** Opening Source data block **

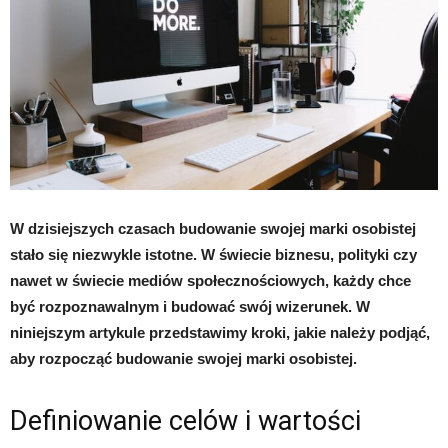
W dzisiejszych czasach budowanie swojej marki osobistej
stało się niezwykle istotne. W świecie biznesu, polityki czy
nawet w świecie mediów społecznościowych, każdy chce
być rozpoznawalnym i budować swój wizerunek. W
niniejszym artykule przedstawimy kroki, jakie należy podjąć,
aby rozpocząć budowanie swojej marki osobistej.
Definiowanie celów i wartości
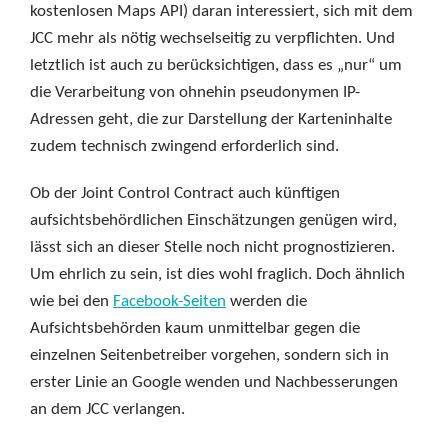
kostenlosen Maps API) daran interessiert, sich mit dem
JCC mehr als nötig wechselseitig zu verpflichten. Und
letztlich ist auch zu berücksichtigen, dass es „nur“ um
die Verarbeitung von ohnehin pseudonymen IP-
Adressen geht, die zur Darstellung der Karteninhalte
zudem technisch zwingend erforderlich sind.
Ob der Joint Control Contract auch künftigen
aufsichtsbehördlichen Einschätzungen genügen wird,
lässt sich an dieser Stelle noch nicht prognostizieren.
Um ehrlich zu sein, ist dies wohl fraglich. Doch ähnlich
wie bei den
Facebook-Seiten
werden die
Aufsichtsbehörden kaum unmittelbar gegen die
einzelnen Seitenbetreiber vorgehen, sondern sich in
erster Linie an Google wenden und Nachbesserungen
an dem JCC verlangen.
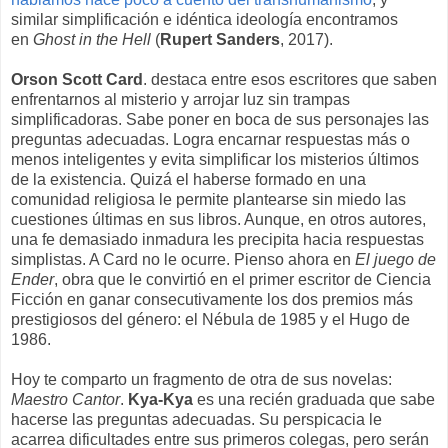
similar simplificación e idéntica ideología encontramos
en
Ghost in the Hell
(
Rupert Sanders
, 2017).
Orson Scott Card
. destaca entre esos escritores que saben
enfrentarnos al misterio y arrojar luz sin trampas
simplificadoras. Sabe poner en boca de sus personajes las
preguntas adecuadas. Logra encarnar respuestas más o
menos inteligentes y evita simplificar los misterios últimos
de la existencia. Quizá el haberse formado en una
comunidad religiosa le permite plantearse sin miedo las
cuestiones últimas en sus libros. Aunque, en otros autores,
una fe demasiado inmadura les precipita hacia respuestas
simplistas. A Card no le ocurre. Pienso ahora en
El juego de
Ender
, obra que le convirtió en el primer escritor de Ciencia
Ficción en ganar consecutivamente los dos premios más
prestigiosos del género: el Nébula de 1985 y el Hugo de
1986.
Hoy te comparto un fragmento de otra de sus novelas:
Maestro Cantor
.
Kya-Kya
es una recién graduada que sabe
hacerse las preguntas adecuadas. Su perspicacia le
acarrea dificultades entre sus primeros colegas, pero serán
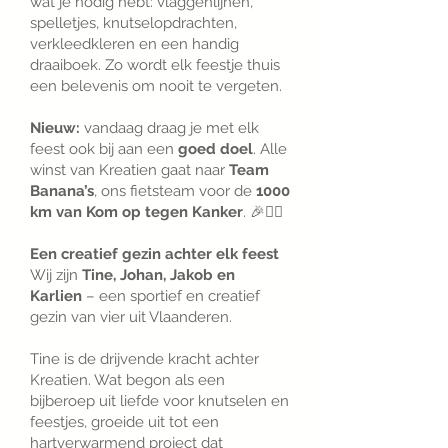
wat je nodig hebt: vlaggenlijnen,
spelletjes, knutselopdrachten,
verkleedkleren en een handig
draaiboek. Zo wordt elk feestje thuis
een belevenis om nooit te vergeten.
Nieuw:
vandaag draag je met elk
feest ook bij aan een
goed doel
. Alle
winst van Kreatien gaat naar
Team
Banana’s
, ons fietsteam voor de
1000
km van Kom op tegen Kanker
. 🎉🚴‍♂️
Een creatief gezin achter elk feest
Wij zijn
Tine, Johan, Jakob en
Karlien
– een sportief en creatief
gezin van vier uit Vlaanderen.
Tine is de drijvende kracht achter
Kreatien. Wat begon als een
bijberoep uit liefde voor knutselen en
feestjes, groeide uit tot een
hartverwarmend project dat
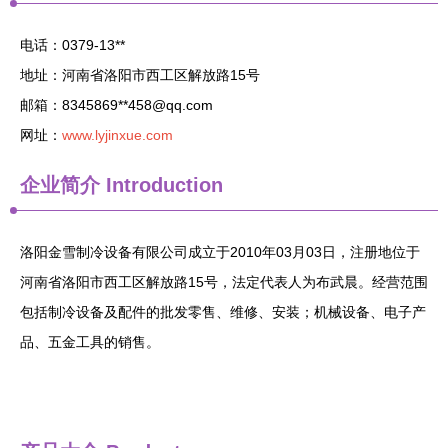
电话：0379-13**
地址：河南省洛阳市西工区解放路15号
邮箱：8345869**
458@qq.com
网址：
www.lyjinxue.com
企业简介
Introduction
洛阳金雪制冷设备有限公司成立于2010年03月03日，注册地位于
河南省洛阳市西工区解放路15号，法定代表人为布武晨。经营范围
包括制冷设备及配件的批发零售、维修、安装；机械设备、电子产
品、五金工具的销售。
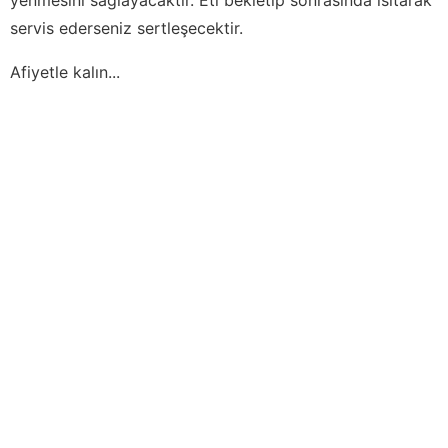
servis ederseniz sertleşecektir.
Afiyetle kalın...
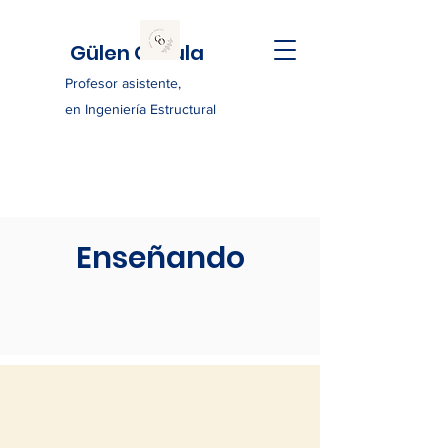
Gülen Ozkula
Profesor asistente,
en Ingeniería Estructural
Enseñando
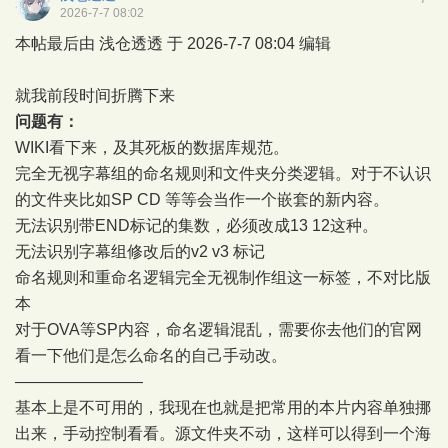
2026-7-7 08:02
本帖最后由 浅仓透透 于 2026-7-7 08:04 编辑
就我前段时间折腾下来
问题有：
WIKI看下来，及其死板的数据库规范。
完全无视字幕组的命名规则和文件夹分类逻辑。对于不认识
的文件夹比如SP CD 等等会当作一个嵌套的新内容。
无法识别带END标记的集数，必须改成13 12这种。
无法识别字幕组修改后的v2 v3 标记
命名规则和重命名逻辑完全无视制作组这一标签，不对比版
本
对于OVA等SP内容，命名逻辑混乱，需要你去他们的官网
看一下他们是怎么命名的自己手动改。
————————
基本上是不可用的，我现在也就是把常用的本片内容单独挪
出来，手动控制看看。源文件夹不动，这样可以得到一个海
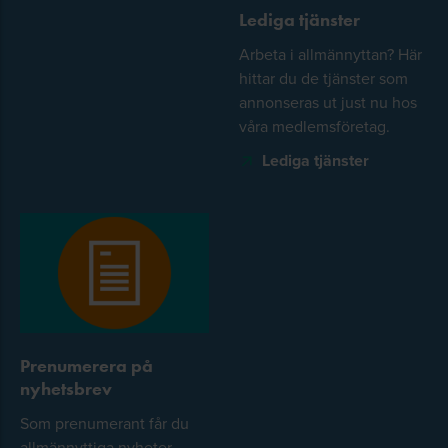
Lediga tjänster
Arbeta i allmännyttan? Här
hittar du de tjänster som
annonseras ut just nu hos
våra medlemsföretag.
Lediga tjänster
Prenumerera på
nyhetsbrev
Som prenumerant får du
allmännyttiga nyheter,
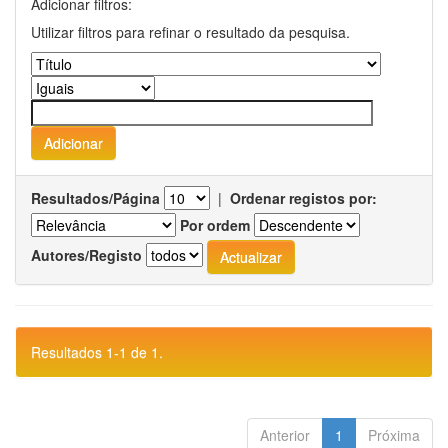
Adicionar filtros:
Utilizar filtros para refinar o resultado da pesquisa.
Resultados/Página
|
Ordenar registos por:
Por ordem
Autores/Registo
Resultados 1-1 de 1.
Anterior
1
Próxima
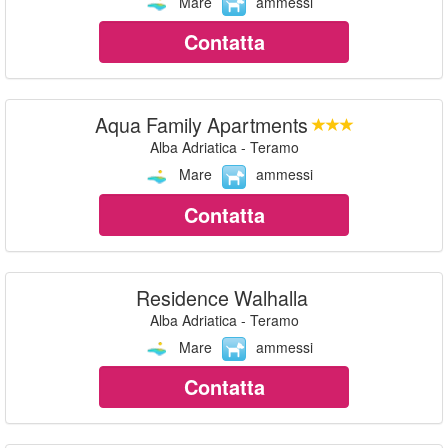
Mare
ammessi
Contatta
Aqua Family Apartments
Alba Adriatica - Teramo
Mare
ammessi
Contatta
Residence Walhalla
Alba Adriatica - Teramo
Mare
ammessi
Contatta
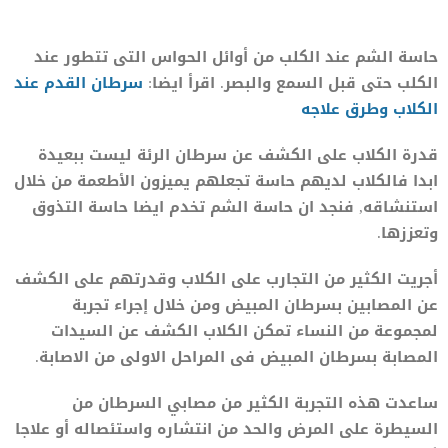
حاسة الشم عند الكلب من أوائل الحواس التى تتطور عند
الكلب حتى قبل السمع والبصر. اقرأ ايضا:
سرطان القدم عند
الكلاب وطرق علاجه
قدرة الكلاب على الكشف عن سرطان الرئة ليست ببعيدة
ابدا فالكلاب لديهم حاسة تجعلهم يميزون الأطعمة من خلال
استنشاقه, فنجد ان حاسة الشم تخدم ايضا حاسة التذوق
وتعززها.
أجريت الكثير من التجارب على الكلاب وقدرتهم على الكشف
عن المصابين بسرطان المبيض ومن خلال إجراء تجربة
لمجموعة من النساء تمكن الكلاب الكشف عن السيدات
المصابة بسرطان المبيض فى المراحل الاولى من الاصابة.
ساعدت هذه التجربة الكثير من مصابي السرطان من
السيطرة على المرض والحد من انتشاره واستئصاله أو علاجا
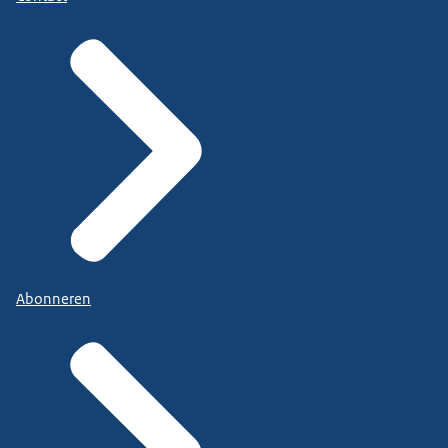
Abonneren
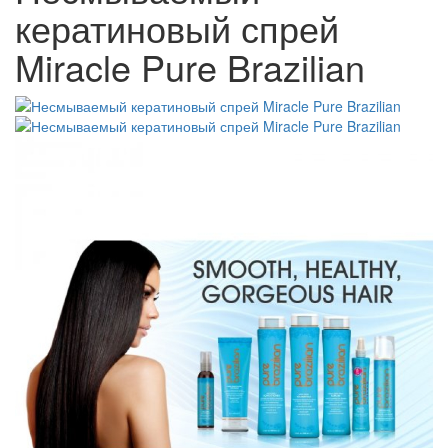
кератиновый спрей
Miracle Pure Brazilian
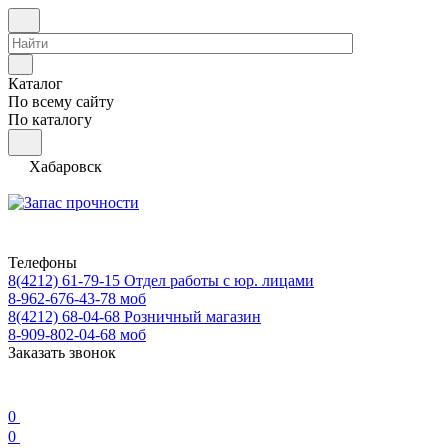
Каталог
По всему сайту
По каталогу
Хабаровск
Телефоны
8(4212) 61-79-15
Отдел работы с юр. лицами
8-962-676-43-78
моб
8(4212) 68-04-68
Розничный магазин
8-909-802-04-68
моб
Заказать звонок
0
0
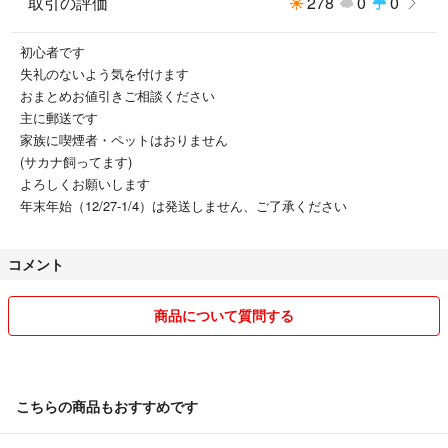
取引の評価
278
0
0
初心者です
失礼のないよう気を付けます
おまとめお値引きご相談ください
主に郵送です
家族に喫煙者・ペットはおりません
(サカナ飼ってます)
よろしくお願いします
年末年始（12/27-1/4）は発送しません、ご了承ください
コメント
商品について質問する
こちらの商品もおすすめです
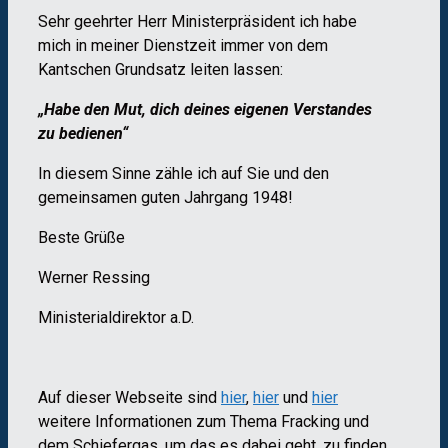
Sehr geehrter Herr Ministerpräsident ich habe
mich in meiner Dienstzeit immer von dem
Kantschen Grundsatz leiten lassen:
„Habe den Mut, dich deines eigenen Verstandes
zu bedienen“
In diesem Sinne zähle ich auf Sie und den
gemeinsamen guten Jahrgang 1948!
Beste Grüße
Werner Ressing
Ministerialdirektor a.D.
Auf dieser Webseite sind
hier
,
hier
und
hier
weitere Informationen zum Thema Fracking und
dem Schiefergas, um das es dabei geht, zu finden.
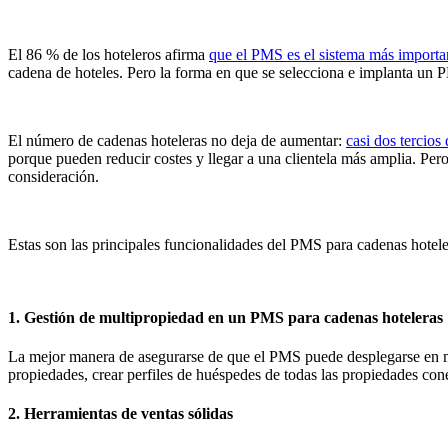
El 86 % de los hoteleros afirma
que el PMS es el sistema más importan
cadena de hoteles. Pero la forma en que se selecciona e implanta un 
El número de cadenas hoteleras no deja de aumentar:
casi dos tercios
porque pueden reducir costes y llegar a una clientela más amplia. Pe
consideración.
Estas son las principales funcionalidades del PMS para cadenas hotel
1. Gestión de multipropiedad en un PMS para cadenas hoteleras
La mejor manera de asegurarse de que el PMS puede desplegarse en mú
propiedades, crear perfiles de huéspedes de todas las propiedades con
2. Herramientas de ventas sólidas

** Closing Source data block **

The expected output is the full material above, unaltered, with pictures removed.

W dzisiejszych czasach budowanie swojej marki osobistej
stało się niezwykle istotne. W świecie biznesu, polityki czy
nawet w świecie mediów społecznościowych, każdy chce
być rozpoznawalnym i budować swój wizerunek. W
niniejszym artykule przedstawimy kroki, jakie należy podjąć,
aby rozpocząć budowanie swojej marki osobistej.
Definiowanie celów i wartości
kostenlosen Maps API) daran interessiert, sich mit dem
JCC mehr als nötig wechselseitig zu verpflichten. Und
letztlich ist auch zu berücksichtigen, dass es „nur“ um
die Verarbeitung von ohnehin pseudonymen IP-
Adressen geht, die zur Darstellung der Karteninhalte
zudem technisch zwingend erforderlich sind.
Ob der Joint Control Contract auch künftigen
aufsichtsbehördlichen Einschätzungen genügen wird,
lässt sich an dieser Stelle noch nicht prognostizieren.
Um ehrlich zu sein, ist dies wohl fraglich. Doch ähnlich
wie bei den
Facebook-Seiten
werden die
Aufsichtsbehörden kaum unmittelbar gegen die
einzelnen Seitenbetreiber vorgehen, sondern sich in
erster Linie an Google wenden und Nachbesserungen
an dem JCC verlangen.
similar simplificación e idéntica ideología encontramos
en
Ghost in the Hell
(
Rupert Sanders
, 2017).
Orson Scott Card
. destaca entre esos escritores que saben
enfrentarnos al misterio y arrojar luz sin trampas
simplificadoras. Sabe poner en boca de sus personajes las
preguntas adecuadas. Logra encarnar respuestas más o
menos inteligentes y evita simplificar los misterios últimos
de la existencia. Quizá el haberse formado en una
comunidad religiosa le permite plantearse sin miedo las
cuestiones últimas en sus libros. Aunque, en otros autores,
una fe demasiado inmadura les precipita hacia respuestas
simplistas. A Card no le ocurre. Pienso ahora en
El juego de
Ender
, obra que le convirtió en el primer escritor de Ciencia
Ficción en ganar consecutivamente los dos premios más
prestigiosos del género: el Nébula de 1985 y el Hugo de
1986.
Hoy te comparto un fragmento de otra de sus novelas:
Maestro Cantor
.
Kya-Kya
es una recién graduada que sabe
hacerse las preguntas adecuadas. Su perspicacia le
acarrea dificultades entre sus primeros colegas, pero serán
wat je nodig hebt: vlaggenlijnen,
spelletjes, knutselopdrachten,
verkleedkleren en een handig
draaiboek. Zo wordt elk feestje thuis
een belevenis om nooit te vergeten.
Nieuw:
vandaag draag je met elk
feest ook bij aan een
goed doel
. Alle
winst van Kreatien gaat naar
Team
Banana’s
, ons fietsteam voor de
1000
km van Kom op tegen Kanker
. 🎉🚴‍♂️
Een creatief gezin achter elk feest
Wij zijn
Tine, Johan, Jakob en
Karlien
– een sportief en creatief
gezin van vier uit Vlaanderen.
Tine is de drijvende kracht achter
Kreatien. Wat begon als een
bijberoep uit liefde voor knutselen en
feestjes, groeide uit tot een
hartverwarmend project dat
电话：0379-13**
地址：河南省洛阳市西工区解放路15号
邮箱：8345869**
458@qq.com
网址：
www.lyjinxue.com
企业简介
Introduction
洛阳金雪制冷设备有限公司成立于2010年03月03日，注册地位于
河南省洛阳市西工区解放路15号，法定代表人为布武晨。经营范围
包括制冷设备及配件的批发零售、维修、安装；机械设备、电子产
品、五金工具的销售。
servis ederseniz sertleşecektir.
Afiyetle kalın...
Gülen Ozkula
Profesor asistente,
en Ingeniería Estructural
Enseñando
2026-7-7 08:02
本帖最后由 浅仓透透 于 2026-7-7 08:04 编辑
就我前段时间折腾下来
问题有：
WIKI看下来，及其死板的数据库规范。
完全无视字幕组的命名规则和文件夹分类逻辑。对于不认识
的文件夹比如SP CD 等等会当作一个嵌套的新内容。
无法识别带END标记的集数，必须改成13 12这种。
无法识别字幕组修改后的v2 v3 标记
命名规则和重命名逻辑完全无视制作组这一标签，不对比版
本
对于OVA等SP内容，命名逻辑混乱，需要你去他们的官网
看一下他们是怎么命名的自己手动改。
————————
基本上是不可用的，我现在也就是把常用的本片内容单独挪
出来，手动控制看看。源文件夹不动，这样可以得到一个海
Lediga tjänster
Arbeta i allmännyttan? Här
hittar du de tjänster som
annonseras ut just nu hos
våra medlemsföretag.
Lediga tjänster
Prenumerera på
nyhetsbrev
Som prenumerant får du
allmännyttiga nyheter,
Adicionar filtros:
Utilizar filtros para refinar o resultado da pesquisa.
Resultados/Página
|
Ordenar registos por:
Por ordem
Autores/Registo
Resultados 1-1 de 1.
Anterior
1
Próxima
Mare
ammessi
Contatta
Aqua Family Apartments
Alba Adriatica - Teramo
Mare
ammessi
Contatta
Residence Walhalla
Alba Adriatica - Teramo
Mare
ammessi
Contatta
حاسة الشم عند الكلب من أوائل الحواس التى تتطور عند
الكلب حتى قبل السمع والبصر. اقرأ ايضا:
سرطان القدم عند
الكلاب وطرق علاجه
قدرة الكلاب على الكشف عن سرطان الرئة ليست ببعيدة
ابدا فالكلاب لديهم حاسة تجعلهم يميزون الأطعمة من خلال
استنشاقه, فنجد ان حاسة الشم تخدم ايضا حاسة التذوق
وتعززها.
أجريت الكثير من التجارب على الكلاب وقدرتهم على الكشف
عن المصابين بسرطان المبيض ومن خلال إجراء تجربة
لمجموعة من النساء تمكن الكلاب الكشف عن السيدات
المصابة بسرطان المبيض فى المراحل الاولى من الاصابة.
ساعدت هذه التجربة الكثير من مصابي السرطان من
السيطرة على المرض والحد من انتشاره واستئصاله أو علاجا
Abonneren
кератиновый спрей
Miracle Pure Brazilian
Каталог
По всему сайту
По каталогу
Хабаровск
Телефоны
8(4212) 61-79-15
Отдел работы с юр. лицами
8-962-676-43-78
моб
8(4212) 68-04-68
Розничный магазин
8-909-802-04-68
моб
Заказать звонок
0
0
取引の評価
278
0
0
初心者です
失礼のないよう気を付けます
おまとめお値引きご相談ください
主に郵送です
家族に喫煙者・ペットはおりません
(サカナ飼ってます)
よろしくお願いします
年末年始（12/27-1/4）は発送しません、ご了承ください
コメント
商品について質問する
こちらの商品もおすすめです
Sehr geehrter Herr Ministerpräsident ich habe
mich in meiner Dienstzeit immer von dem
Kantschen Grundsatz leiten lassen:
„Habe den Mut, dich deines eigenen Verstandes
zu bedienen“
In diesem Sinne zähle ich auf Sie und den
gemeinsamen guten Jahrgang 1948!
Beste Grüße
Werner Ressing
Ministerialdirektor a.D.
Auf dieser Webseite sind
hier
,
hier
und
hier
weitere Informationen zum Thema Fracking und
dem Schiefergas, um das es dabei geht, zu finden.
El 86 % de los hoteleros afirma
que el PMS es el sistema más importan
cadena de hoteles. Pero la forma en que se selecciona e implanta un 
El número de cadenas hoteleras no deja de aumentar:
casi dos tercios
porque pueden reducir costes y llegar a una clientela más amplia. Pe
consideración.
Estas son las principales funcionalidades del PMS para cadenas hotel
1. Gestión de multipropiedad en un PMS para cadenas hoteleras
La mejor manera de asegurarse de que el PMS puede desplegarse en mú
propiedades, crear perfiles de huéspedes de todas las propiedades con
2. Herramientas de ventas sólidas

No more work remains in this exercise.